Apart from using the Tfidf counts instead of the raw counts to try and improve the signal of our model, there are several other approaches that can be employed to help boost signal strength, some of this approach are;

  • Lemmatization: lemmatization is the process of reducing a word to its lemma, or the dictionary form of the word. Spacy does not have a stemming algorithm, but does offer lemmatization. Each word analyzed by spacy has the attribute “lemma_”, which returns the lemma of the word. Words like (give, given, gave), when they appear in a document would have generated individual counts, but applying a lemmatization function in the bag of words model would count all those words as “give”, which is the lemma of the three words. To use lemmatization, you have to pass a defined lemmatizer function to the keyword tokenizer inside any of the text vectorizers you are using.
  • Stop Words: stop words are words that are to be excluded from the counting process. Words such as “the”, “a”, and “or” are likely to be common throughout a corpus, that they would not contribute any signal to the data set. Further omitting these words will reduce an already high dimensional data set. It is best to not have these words as features and not be counted in the analysis. Spacy provides a set of around 300 commonly used English words as stop words. When using stop words, it is advisable to first examine the entries in case there are certain words you want to be included or excluded. Since the words are provided as a Python set, we can use methods available to set objects, and add or remove words from the stop words object.
  • Tokenization and ngram_range: Tokenization refers to dividing up a document into pieces to be counted. Sometimes, it may be useful to count a sequence of words such as “higher dimension” and “virtual reality” as one, instead of as single words. Counting these bigrams sometimes may boost performance. More generally, an n-gram refers to the n sequence of words. In scikit-learn, n-grams can be included by setting the hyperparameter ngram_range = (min_x, max_x) for the vectorizer, where min_x and max_x are the lower and upper bound of the range of n-grams to include. For example, ngram_range = (1,2) will include monograms and bigrams while ngram_range = (2,2) will only count bigrams.

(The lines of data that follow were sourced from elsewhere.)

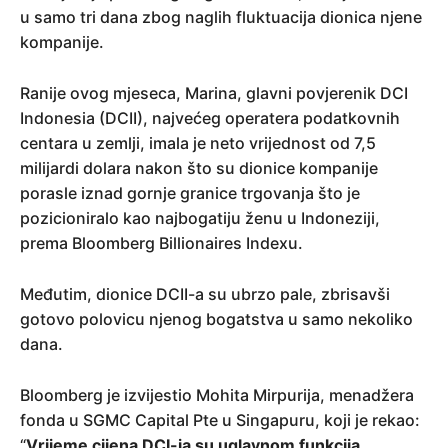
u samo tri dana zbog naglih fluktuacija dionica njene
kompanije.
Ranije ovog mjeseca, Marina, glavni povjerenik DCI
Indonesia (DCII), najvećeg operatera podatkovnih
centara u zemlji, imala je neto vrijednost od 7,5
milijardi dolara nakon što su dionice kompanije
porasle iznad gornje granice trgovanja što je
pozicioniralo kao najbogatiju ženu u Indoneziji,
prema Bloomberg Billionaires Indexu.
Međutim, dionice DCII-a su ubrzo pale, zbrisavši
gotovo polovicu njenog bogatstva u samo nekoliko
dana.
Bloomberg je izvijestio Mohita Mirpurija, menadžera
fonda u SGMC Capital Pte u Singapuru, koji je rekao:
“
Vrijeme cijena DCI-ja su uglavnom funkcija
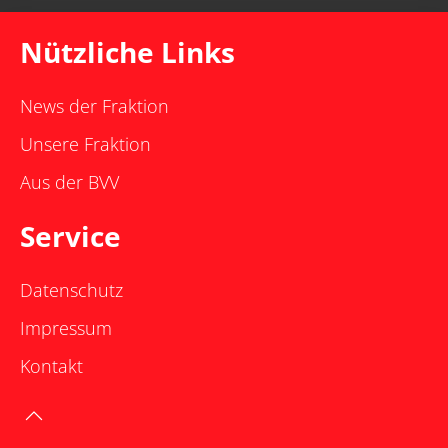
Nützliche Links
News der Fraktion
Unsere Fraktion
Aus der BVV
Service
Datenschutz
Impressum
Kontakt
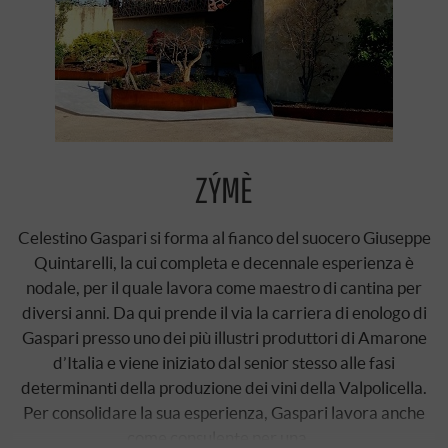
ZÝMÈ
Celestino Gaspari si forma al fianco del suocero Giuseppe
Quintarelli, la cui completa e decennale esperienza è
nodale, per il quale lavora come maestro di cantina per
diversi anni. Da qui prende il via la carriera di enologo di
Gaspari presso uno dei più illustri produttori di Amarone
d’Italia e viene iniziato dal senior stesso alle fasi
determinanti della produzione dei vini della Valpolicella.
Per consolidare la sua esperienza, Gaspari lavora anche
come consulente per una …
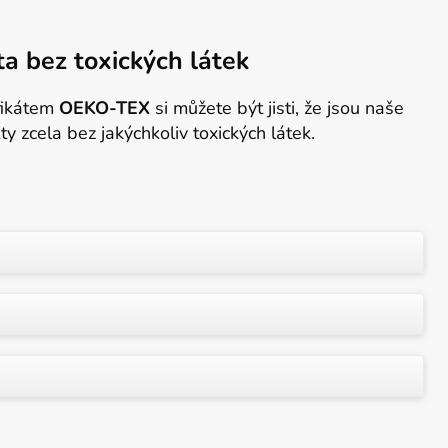
ota bez toxických látek
ifikátem
OEKO-TEX
si můžete být jisti, že jsou naše
ty zcela bez jakýchkoliv toxických látek.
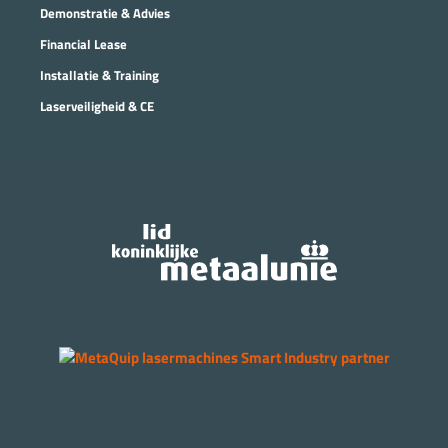
Demonstratie & Advies
Financial Lease
Installatie & Training
Laserveiligheid & CE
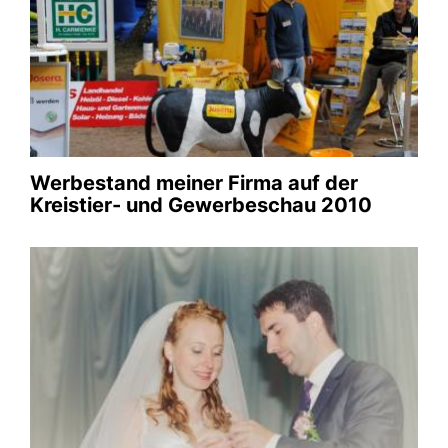
Hochzeit 2010
00.00.0
Galerie anschauen
Werbestand meiner Firma auf der
Kreistier- und Gewerbeschau 2010
Kartoffelpflanzen in der Ukraine
00.00.0
Galerie anschauen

We have come a long way from collecting plane texts to having a structured data that is ingestible by a machine learning model. With all these transformations in place, we can go ahead and use the numerical counts of words to train a word usage classifier. This in turn takes a body of text, and predicts what those texts are referring to; provided you have labels for the observation.

In the Hamoye data science open source project stage G, my group and I worked on a word usage classifier on movies, which could tell if a movie is an animation movie or not. This is simply achieved by passing the movie’s crew job title as the argument. We performed similar transformations on the dataset to arrive at the classifier.

Conclusion

Although we can work with text data in NLP without using Spacy, Spacy is a very powerful tool that helps simplify the workload especially when trying to define our documents from a corpus.